Greece’s bailout referendum: Time for the Hellenic tail to wag the European dog ?
The spoilt teenager is fed up with suffering under his parents’ oppressive rules and restrictions while continuing to eat their food and avoid responsibility for himself. He is thinking of walking out on them to make his own way in the world. If he does, he will find it hard going; he may have to sleep rough and work menial jobs for a while. But in the end, he will grow up to be a man. Let us not forget that, however selfish and irresponsible his behaviour may have been, the real blame lies with the parents who brought him up so badly, pampering him while pushing him into a role that merely pandered to their own fancies. It is they, as much as he, who need to be taken down a peg or two.
‘The people’ in Greece (or anywhere else) should not be idolised, as many idealistic lefties do, as a supposedly noble body that could turn the world into Paradise if only it could overthrow its ruling class. Nor should the Greek people be viewed through racist spectacles, as condemned to economic failure by a supposed inherent fecklessness arising from their national character.* Many ordinary Greeks may have contributed to their country’s economic crisis through tax evasion, or by taking ridiculously early retirement, or by receiving salaries for non-jobs in the bureaucracy. Other ordinary Greeks work hard at honest jobs and pay their taxes. Nations are collections of individuals who do not share a collective guilt. Yet the guilty and innocent alike will suffer the effects of the savage austerity measures being forced upon the nation by the EU. Young Greeks who are only now reaching adulthood and who really are not to blame for the errors of their parents’ generation will suffer in particular.

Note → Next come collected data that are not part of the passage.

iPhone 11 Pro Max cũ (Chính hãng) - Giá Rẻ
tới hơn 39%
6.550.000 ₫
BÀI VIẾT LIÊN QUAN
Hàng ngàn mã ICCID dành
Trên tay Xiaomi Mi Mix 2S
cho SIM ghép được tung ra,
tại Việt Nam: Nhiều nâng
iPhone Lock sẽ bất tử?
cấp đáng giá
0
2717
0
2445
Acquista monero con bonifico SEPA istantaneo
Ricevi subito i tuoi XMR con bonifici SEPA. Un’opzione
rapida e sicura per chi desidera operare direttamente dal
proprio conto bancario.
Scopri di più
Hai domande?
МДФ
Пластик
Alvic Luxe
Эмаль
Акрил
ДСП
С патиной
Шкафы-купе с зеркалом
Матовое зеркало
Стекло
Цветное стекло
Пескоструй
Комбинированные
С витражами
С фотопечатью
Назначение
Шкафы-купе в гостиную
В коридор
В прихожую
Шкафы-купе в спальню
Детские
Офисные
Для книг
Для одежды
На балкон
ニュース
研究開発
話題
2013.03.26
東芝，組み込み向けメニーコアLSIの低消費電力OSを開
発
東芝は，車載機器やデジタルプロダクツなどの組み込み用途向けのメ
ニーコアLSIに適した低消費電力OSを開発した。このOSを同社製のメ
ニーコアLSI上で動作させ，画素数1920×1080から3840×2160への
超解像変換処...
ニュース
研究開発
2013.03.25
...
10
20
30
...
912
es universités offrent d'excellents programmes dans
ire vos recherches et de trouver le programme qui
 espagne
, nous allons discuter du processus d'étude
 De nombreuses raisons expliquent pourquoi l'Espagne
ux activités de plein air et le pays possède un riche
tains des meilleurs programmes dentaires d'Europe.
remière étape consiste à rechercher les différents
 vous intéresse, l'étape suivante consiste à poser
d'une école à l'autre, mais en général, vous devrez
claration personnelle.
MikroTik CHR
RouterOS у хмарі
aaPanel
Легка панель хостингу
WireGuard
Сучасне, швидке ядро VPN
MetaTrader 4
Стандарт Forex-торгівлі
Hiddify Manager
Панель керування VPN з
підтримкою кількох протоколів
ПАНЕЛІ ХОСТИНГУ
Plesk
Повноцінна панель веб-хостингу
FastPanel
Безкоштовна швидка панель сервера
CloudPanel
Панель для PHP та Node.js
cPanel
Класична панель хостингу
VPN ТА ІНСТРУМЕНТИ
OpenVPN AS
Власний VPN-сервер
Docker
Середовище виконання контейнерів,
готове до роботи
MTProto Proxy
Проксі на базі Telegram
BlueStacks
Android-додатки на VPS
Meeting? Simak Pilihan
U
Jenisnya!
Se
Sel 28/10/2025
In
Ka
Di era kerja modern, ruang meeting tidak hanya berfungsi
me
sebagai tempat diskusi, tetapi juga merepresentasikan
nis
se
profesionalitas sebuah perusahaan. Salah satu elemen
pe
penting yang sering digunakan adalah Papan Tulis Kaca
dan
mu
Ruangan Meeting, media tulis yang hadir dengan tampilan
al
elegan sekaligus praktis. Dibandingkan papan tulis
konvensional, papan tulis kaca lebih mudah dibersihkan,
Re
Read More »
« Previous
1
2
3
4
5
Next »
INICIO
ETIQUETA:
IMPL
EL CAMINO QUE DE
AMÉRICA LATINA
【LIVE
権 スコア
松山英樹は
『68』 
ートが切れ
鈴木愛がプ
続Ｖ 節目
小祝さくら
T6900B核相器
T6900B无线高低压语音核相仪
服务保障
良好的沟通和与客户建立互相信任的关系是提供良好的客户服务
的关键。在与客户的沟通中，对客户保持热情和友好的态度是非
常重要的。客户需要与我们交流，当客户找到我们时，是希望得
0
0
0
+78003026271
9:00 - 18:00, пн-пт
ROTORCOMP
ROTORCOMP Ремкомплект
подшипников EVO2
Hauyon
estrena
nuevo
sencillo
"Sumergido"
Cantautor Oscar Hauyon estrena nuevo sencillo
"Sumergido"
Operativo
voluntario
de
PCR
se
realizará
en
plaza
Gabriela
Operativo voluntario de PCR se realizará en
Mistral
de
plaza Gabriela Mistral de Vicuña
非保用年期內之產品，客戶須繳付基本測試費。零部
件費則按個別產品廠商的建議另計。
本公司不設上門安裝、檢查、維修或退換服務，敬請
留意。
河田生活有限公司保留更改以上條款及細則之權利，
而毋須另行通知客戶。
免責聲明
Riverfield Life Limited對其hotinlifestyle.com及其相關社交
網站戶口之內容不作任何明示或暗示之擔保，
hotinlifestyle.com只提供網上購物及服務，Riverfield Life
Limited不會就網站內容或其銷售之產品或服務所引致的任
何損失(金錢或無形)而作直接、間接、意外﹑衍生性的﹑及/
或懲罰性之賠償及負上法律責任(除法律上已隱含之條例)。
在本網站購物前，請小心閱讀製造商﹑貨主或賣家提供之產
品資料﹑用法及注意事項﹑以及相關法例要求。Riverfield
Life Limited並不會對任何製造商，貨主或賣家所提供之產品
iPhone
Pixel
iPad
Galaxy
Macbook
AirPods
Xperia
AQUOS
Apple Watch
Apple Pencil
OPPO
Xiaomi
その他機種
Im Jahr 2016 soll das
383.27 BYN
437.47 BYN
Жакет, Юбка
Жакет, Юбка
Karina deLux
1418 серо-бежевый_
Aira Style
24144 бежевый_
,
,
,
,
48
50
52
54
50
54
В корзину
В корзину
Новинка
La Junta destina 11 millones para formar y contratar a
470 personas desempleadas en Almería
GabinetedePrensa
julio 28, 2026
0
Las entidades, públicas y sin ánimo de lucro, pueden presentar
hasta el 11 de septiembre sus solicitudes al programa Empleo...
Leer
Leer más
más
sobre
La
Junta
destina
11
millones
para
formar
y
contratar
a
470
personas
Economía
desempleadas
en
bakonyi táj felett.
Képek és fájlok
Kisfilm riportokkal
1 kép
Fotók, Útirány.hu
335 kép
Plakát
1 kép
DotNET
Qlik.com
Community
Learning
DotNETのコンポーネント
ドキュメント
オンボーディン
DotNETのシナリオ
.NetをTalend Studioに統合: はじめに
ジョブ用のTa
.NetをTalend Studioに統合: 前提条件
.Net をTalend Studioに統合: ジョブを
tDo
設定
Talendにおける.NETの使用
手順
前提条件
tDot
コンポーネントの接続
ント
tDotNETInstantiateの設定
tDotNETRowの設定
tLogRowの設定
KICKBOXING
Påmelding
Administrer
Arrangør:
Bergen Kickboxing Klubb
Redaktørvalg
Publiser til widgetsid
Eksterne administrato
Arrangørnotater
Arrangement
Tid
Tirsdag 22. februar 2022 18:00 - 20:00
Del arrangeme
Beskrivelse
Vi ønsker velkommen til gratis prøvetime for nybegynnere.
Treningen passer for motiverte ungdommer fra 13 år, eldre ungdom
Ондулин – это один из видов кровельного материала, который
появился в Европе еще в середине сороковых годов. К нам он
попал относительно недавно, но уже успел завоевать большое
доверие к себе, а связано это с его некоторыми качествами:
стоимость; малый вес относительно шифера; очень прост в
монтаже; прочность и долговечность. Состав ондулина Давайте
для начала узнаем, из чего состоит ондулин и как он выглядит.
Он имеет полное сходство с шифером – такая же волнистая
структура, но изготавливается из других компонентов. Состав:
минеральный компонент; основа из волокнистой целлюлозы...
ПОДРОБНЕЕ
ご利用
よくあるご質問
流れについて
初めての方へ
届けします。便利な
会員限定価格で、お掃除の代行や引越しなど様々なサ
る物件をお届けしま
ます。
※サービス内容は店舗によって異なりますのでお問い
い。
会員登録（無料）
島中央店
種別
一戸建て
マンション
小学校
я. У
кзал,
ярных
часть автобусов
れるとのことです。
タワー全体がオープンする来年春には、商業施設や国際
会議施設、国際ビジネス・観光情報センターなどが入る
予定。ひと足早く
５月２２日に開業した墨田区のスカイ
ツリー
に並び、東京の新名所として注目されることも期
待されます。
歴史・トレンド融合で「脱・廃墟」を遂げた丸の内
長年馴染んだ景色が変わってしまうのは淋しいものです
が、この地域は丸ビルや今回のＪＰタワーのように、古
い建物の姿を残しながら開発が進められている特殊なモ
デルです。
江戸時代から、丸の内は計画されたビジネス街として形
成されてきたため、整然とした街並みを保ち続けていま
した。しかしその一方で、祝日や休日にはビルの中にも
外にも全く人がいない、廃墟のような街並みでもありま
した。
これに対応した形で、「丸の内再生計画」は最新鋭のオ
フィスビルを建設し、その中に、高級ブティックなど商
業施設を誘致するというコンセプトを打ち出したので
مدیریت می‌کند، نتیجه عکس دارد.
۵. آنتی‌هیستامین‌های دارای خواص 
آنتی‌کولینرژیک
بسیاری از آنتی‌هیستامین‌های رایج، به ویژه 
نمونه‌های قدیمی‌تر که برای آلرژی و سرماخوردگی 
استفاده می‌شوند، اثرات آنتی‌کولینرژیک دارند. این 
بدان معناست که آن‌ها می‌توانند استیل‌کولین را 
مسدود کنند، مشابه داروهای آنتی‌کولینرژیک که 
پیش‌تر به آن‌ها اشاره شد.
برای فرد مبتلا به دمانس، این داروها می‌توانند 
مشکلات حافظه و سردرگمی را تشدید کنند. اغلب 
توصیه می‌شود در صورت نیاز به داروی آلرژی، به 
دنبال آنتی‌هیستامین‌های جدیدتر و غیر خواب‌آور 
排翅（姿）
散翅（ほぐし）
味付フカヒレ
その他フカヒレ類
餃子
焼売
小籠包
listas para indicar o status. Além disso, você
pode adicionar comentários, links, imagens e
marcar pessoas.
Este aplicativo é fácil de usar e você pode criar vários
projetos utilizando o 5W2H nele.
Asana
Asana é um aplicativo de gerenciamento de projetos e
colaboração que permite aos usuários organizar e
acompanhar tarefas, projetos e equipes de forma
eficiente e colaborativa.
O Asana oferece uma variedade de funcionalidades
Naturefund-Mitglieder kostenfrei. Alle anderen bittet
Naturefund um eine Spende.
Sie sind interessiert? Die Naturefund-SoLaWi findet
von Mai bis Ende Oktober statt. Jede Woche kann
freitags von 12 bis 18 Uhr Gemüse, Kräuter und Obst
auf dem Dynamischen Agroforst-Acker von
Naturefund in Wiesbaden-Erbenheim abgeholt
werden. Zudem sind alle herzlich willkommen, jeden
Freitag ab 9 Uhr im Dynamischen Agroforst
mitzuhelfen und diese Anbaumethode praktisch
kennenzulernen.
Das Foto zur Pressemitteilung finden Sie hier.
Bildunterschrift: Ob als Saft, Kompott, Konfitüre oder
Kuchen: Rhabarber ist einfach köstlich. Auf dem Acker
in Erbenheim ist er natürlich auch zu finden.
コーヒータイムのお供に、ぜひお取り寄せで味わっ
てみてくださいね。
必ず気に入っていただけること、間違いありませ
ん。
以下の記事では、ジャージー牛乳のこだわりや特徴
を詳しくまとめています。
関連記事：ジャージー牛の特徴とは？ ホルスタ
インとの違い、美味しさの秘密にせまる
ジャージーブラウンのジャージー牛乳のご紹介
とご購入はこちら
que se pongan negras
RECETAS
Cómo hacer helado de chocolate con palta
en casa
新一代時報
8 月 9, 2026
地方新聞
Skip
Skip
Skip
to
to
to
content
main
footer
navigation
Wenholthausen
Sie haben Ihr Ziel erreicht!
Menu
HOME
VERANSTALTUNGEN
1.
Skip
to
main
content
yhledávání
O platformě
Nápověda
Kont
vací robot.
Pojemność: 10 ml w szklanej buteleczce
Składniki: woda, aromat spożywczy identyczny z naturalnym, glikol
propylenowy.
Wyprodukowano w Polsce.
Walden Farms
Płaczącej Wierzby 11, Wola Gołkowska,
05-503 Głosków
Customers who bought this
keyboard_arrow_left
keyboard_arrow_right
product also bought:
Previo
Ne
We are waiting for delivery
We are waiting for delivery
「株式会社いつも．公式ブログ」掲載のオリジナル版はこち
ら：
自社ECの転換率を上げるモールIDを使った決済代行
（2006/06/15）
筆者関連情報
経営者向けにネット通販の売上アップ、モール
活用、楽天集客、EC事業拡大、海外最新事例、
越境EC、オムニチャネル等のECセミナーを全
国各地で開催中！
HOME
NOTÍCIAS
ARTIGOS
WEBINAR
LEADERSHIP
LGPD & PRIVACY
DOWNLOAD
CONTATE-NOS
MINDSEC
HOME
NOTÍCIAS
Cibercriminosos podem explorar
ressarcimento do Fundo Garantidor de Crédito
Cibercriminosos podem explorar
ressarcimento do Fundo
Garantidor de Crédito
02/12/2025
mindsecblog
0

Responsibility for the crisis lies, of course, with the Greek political and economic elites. But it lies also with the political and economic elites of the EU, which subsidised and indulged their Greek clients. For all that Greece undermined European peace and stability over Milosevic, Macedonia, Kosova and Cyprus; for all that it abused the human rights of its ethnic Turkish and Macedonian minorities; for all that its public discourse was infected with virulent anti-Western sentiment, the EU elites continued to give it a blank cheque. Now, to save their own ill-thought-out Euro project and minimise the losses for their own banks and investors, they are forcing austerity measures on Greece; measures that penalise those who are not responsible for the crisis in order to protect the interests of those who are.
There are, of course, economic arguments both for and against a Greek acceptance of the EU bailout package. Yet the question is not merely an economic one, but concerns issues of democracy, justice and the political shape of the future EU.
In Greece as elsewhere in Europe, spending cuts and austerity measures are undoubtedly necessary, yet it is in the interest of ordinary people to fight them tooth and nail – not in order to torpedo them altogether, but to ensure that as much of the burden as possible is shifted to the richer sections of society, and in the case of Greece to the rest of the EU. Here in the UK, Conservatives tell us that cutting taxes for the rich will stimulate growth, while cutting incomes and benefits for the rest of us is necessary to reduce the deficit – a form of reasoning that does not inspire confidence. In Greece, the austerity measures look set to depress the Greek economy further and severely hurt people’s living standards without actually ending the debt crisis. Essentially, Greeks are being asked to sacrifice their own living standards, not for the sake of their own long-term future wellbeing, but for money that will largely go straight through them to their creditors. My sympathies, therefore, are very much with the ordinary Greeks striking and protesting against the austerity measures; I would prefer them to suffer less, and rich tax-dodgers and European banks and investors to suffer more. If the Greek electorate rejects this bailout deal, they may simply receive a better one. Let them fight for a skinhead’s haircut.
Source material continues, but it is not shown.